Stephen J. Meyer, president and CEO of Rapid Learning® Institute, defines microlearning as “bite-size single-concept learning for today’s short-attention-span workforce.”
He says microlearning has “always worked for hard-skills training.” For example, “Imagine you bought an e-learning course on Excel® or Photoshop®. You don’t take the entire course and then go deploy the learning. You learn one task at a time, usually in a moment of need. You’re at your desk and need to make a chart or size a photo, so you go to your e-learning program, watch the segment you need, practice the new skill, master it, and deploy it. This type of hard-skills learning is embedded in the work.

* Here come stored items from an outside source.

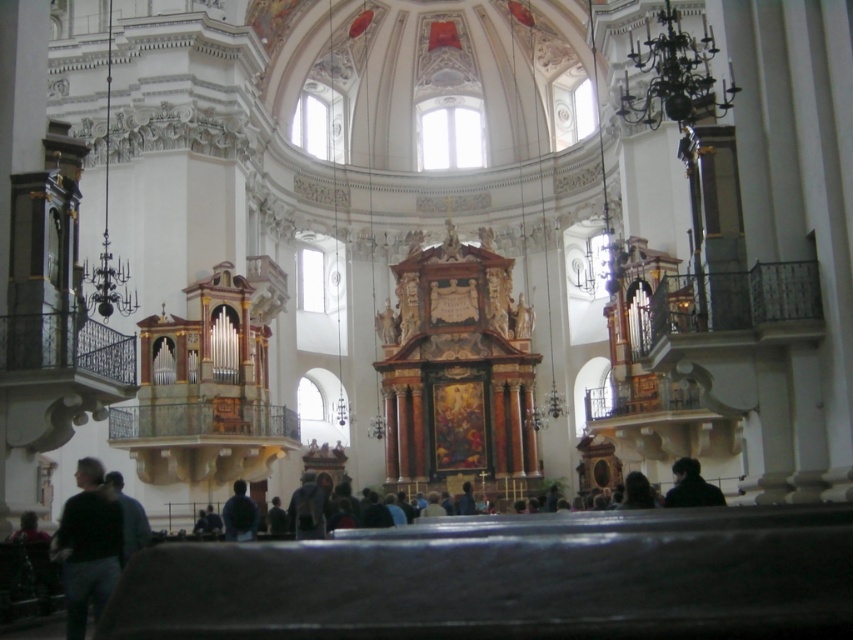 Question: From the image, what is the correct spatial relationship of dark fabric jacket at lower right in relation to dark matte clothing at lower center?

Choices:
 (A) left
 (B) right

Answer: (B)

Question: Observing the image, what is the correct spatial positioning of dark blue shirt at lower center in reference to dark matte clothing at lower center?

Choices:
 (A) left
 (B) right

Answer: (A)

Question: Can you confirm if dark gray sweater at lower left is positioned to the right of dark fabric jacket at lower right?

Choices:
 (A) no
 (B) yes

Answer: (A)

Question: Which object is closer to the camera taking this photo?

Choices:
 (A) dark blue shirt at lower center
 (B) dark gray sweater at lower left
 (C) dark matte clothing at lower center

Answer: (B)

Question: Which of these objects is positioned farthest from the dark matte clothing at lower center?

Choices:
 (A) dark blue shirt at lower center
 (B) dark gray sweater at lower left
 (C) dark fabric jacket at lower right

Answer: (C)

Question: Which point is closer to the camera?

Choices:
 (A) (138, 522)
 (B) (257, 518)

Answer: (A) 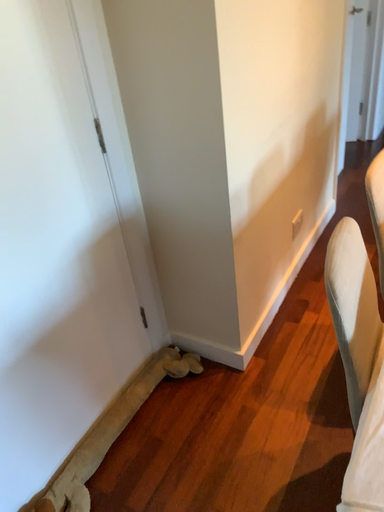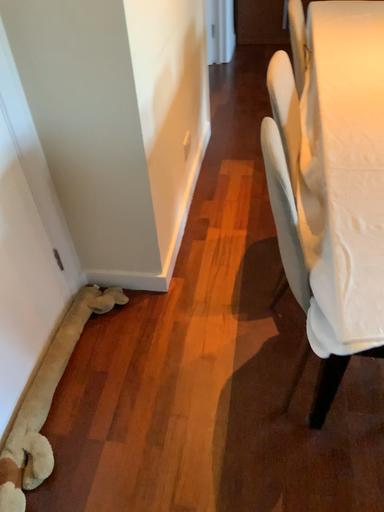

“Contrast that with how we’ve always done soft-skills training in areas like sales, leadership, interpersonal communication, and so on,” Meyer continues. “We remove people from their work, put them in a conference room for 2 days, and teach them dozens of learning concepts all at once. Then they’re expected to go back to their work and deploy everything they learned. This never worked. Teaching multiple concepts at once creates cognitive overload. People forget what they learned within hours or days. And only the most dedicated managers and learners go back to the manual, revisit what they learned, and deploy it successfully. The magic of micro-learning is that, like the hard-skills learning I just described, it can be embedded in the work.”
For example, “You’re a manager who needs to have a difficult conversation with an employee with a bad attitude, and you fire up a 6-minute e-learning module that gives you insight into how to do it right. That’s learning embedded in the work. It’s a solution in the moment of need,” he explains.
“I think the reason soft-skills micro-learning is really taking off right now is that people are frustrated that the legacy training model doesn’t really change behavior, which is the whole point of training. And they’re seeing that micro-learning, because it’s embedded in the work, lets people immediately deploy what they learned, which has much higher potential to change behavior,” Meyer says.